Pyongyang Selling Missiles in Pieces: Report

From the Korea Times:

North Korea has recently changed its means of selling missiles to avoid interception, delivering them by air instead of by sea and in the form of components and equipment rather than complete products, a U.S.-based research organization said yesterday.
In its latest report, the Center for Nonproliferation Studies (CNS), headquartered in Monterey, California, said North Korea’s missile program appears to be under the command and control of its air force, not the army, an arrangement similar to Iran, which is believed to be buying missiles from the communist regime, according to the Yonhap News Agency in Seoul.

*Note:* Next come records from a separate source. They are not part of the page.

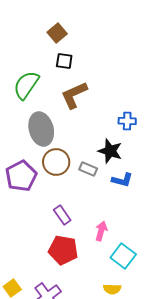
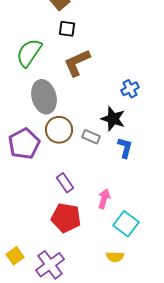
blue cross: (127, 121) -> (130, 89), turned -30
blue L-shape: (122, 180) -> (125, 148), turned -90

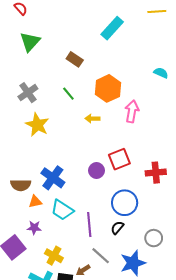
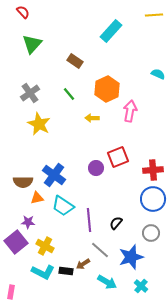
blue circle: (125, 203) -> (153, 199), moved
purple star: (34, 228) -> (28, 222), moved
yellow cross: (54, 256) -> (45, 246), moved

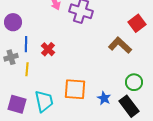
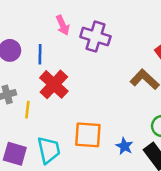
blue line: (26, 44) -> (40, 54), moved
red cross: (48, 49) -> (54, 84), size x1.6

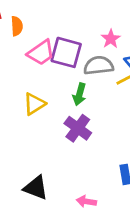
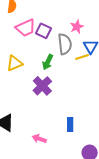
purple square: (66, 52) -> (43, 31), size x0.7
gray semicircle: (98, 65) -> (65, 44), turned 80

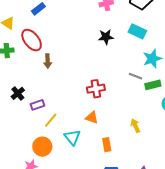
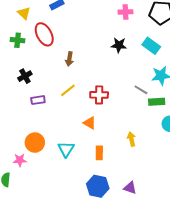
brown arrow: (48, 61) -> (69, 59), moved
black cross: (18, 93) -> (25, 76), moved
yellow line: (51, 120) -> (68, 90), moved
cyan triangle: (72, 137) -> (66, 149), moved

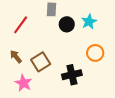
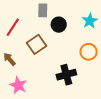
cyan star: (89, 22) -> (90, 21), moved
brown square: (41, 62) -> (37, 44), moved

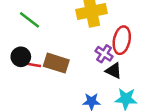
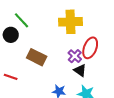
black circle: (21, 57) -> (11, 35), moved
red line: (32, 65) -> (11, 77), moved

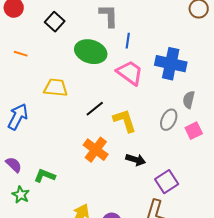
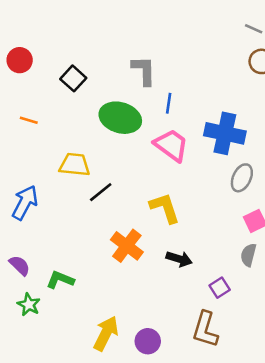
gray semicircle: (189, 100) -> (248, 255), moved
black line: (95, 109) -> (101, 192), moved
gray ellipse: (169, 120) -> (242, 178), moved
purple square: (167, 182) -> (220, 288), size x0.7

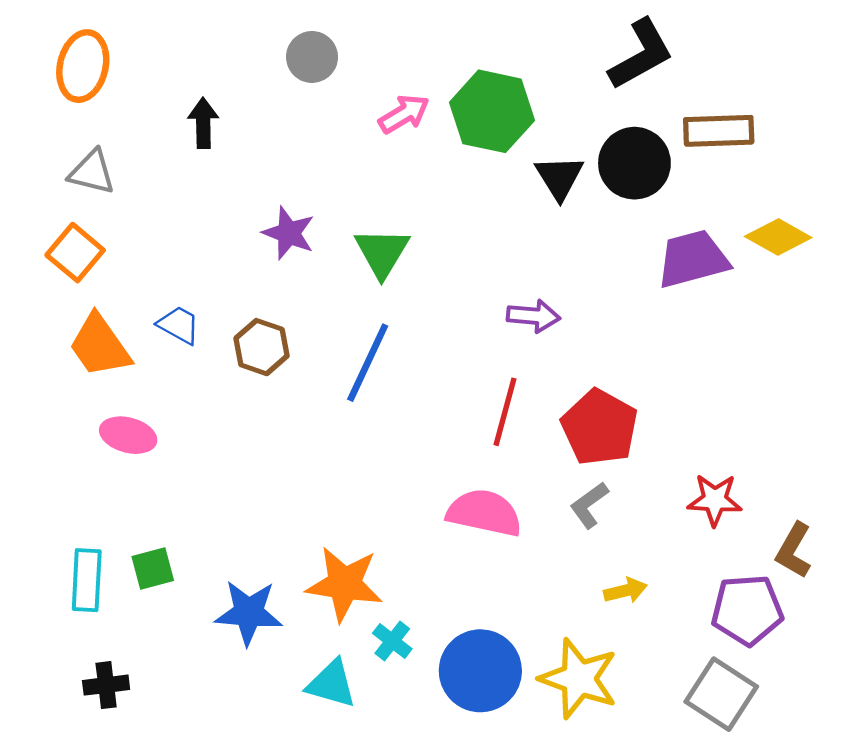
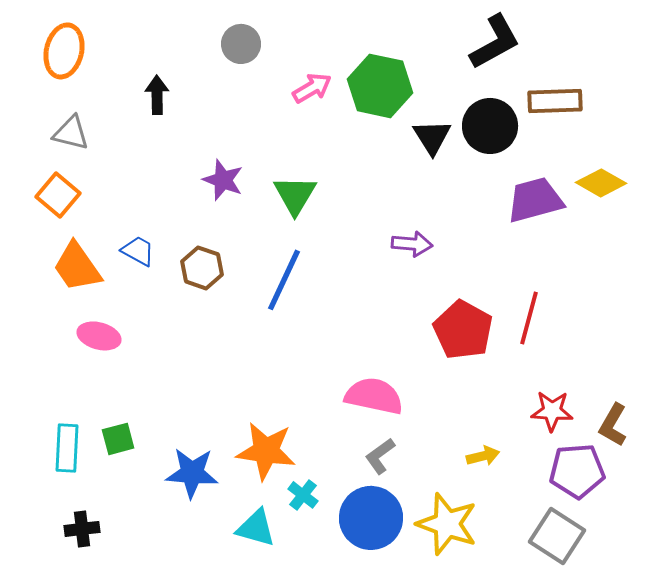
red line: (505, 412) -> (529, 318), moved
red star: (715, 500) -> (552, 411), moved
gray L-shape: (589, 505) -> (380, 456), moved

The report, called “CNS Resources on North Korea’s Ballistic Missile Program,” said that as Western opposition to the deliveries has increased, Pyongyang’s shipments have begun to be made by air rather than by sea, sometimes with the help of Moscow.

“Insome instances, this has been accomplished with private-sector Russian assistance, thereby calling into question the Russian government’s ability and/or willingness to control North Korea’s missile proliferation,” said the report.

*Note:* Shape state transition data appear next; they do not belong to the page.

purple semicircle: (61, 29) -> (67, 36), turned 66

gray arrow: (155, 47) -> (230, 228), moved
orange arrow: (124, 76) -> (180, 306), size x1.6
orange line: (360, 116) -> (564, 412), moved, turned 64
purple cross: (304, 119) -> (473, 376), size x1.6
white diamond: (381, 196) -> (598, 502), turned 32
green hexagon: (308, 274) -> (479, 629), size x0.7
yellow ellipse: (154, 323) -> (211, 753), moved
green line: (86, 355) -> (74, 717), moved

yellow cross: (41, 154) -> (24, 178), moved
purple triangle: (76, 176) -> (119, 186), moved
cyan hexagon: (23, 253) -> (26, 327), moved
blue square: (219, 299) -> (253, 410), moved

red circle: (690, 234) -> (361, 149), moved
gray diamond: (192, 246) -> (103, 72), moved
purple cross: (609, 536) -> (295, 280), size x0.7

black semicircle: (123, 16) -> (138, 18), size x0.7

The CNS Web site says the report was updated Aug. 11 this year.

North Korea also resorted to selling missile components and production equipment to clients, which include Iran, Pakistan and Syria, the report said.

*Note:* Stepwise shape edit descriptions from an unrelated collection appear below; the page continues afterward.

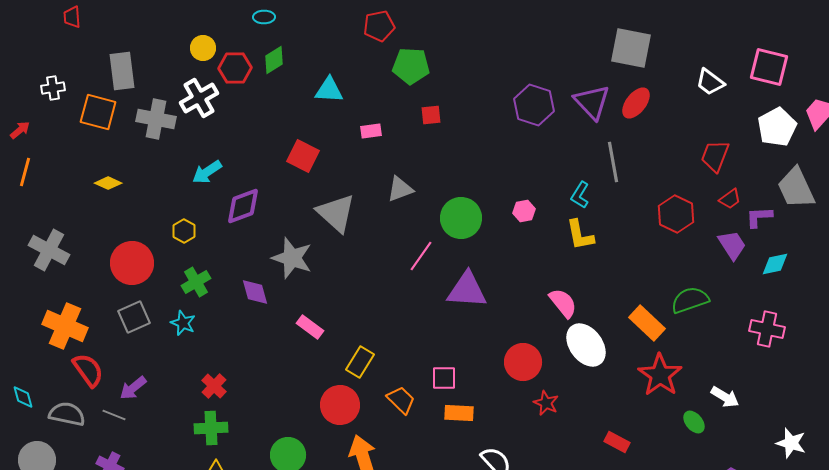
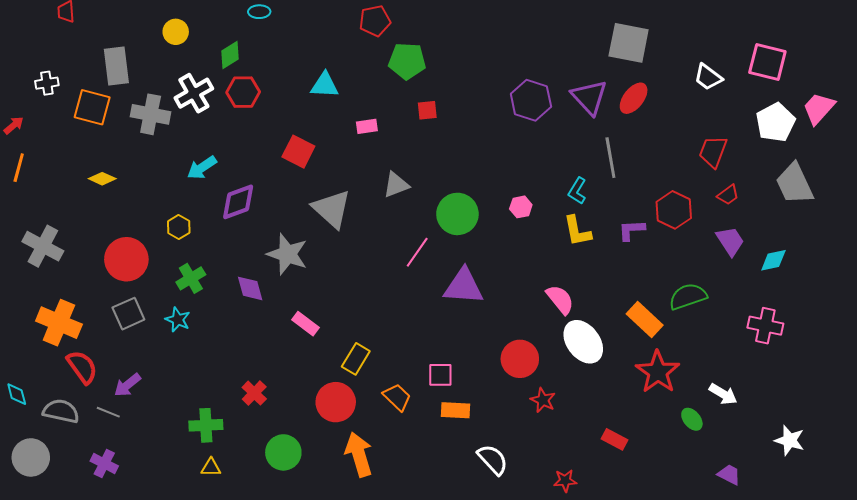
yellow circle: (203, 48) -> (176, 32), moved
green diamond: (274, 60) -> (230, 55), moved
red hexagon: (235, 68) -> (243, 92), moved
purple L-shape: (759, 217) -> (632, 230), moved
red cross: (214, 386) -> (254, 393), moved

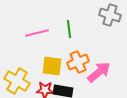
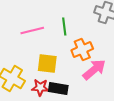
orange cross: (78, 62) -> (82, 50), moved

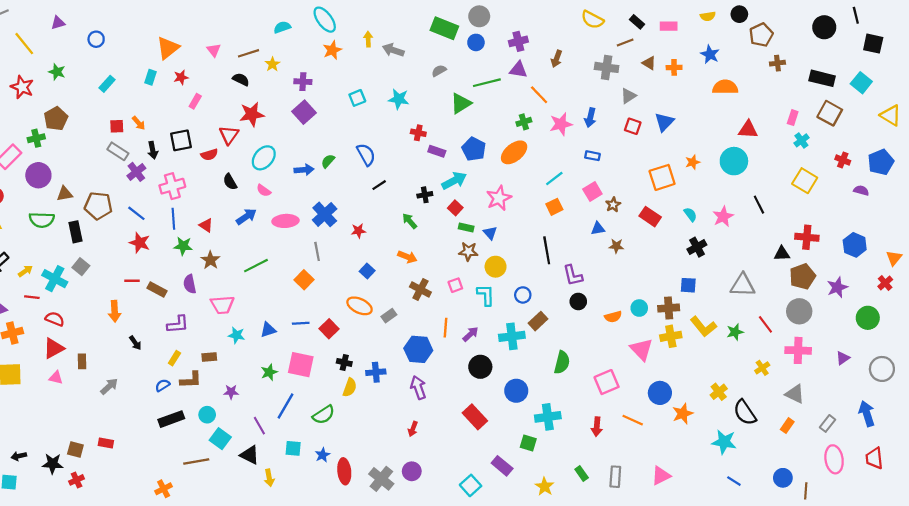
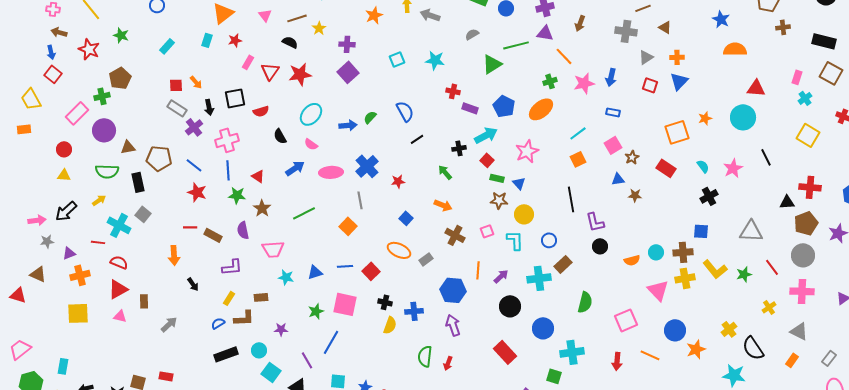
orange cross: (674, 67) -> (677, 57), moved
red triangle: (229, 135) -> (270, 71), moved
yellow arrow: (25, 271) -> (99, 200), moved
green semicircle: (324, 415) -> (425, 356), moved, turned 130

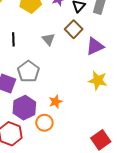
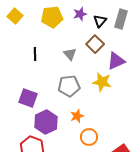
gray pentagon: (28, 71) -> (69, 86), moved, turned 30
yellow star: (98, 81) -> (102, 82), moved
orange circle: (44, 123) -> (89, 137), moved

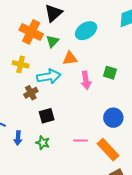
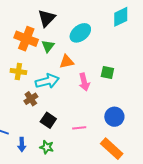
black square: (47, 116) -> (48, 120), turned -35
pink line: (81, 141) -> (79, 128), moved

“These changes will allow more rapid shipping deliveries, and interception of such shipments will become more difficult,” it said.

The CNS noted with interest that North Korea’s ballistic missiles appear to be under air force, not army, command and control.

It was Gen. Jo Myong-rok, then commander of the North Korean Air Force, who led a delegation to Iran in February 1994 to discuss testing of the Rodong missile in Iran, the report said.

“It should also be noted that Iranian ballistic missiles fall under the command and control of the air wing of the Iranian Revolutionary Guard Corps,” it said.

North Korea’s missile program came under renewed scrutiny after the secretive regime test-fired seven missiles last month, ranging from versions of its short-range Rodong to its long-rang Taepodong presumed to be able to strike the U.S. west coast.

The CNS said that while the test launches suggest advances in North Korea’s missile capabilities, there are still several technical hurdles before the long-range versions can be fielded.

“The developmental leaps to successful multiple stage systems using large rocket motors cannot be achieved without external technological assistance,” it said.

“Some of this assistance is probably being provided by Russian specialists, both in North Korea and Russia,” said the report, due mainly to Moscow’s inability to completely halt the leakage of information.

It added that while the shorter-range Rodong missiles are operational, since it has exported some to Iran, Pakistan and other nations, “it may not have enough missiles to field a full brigade.”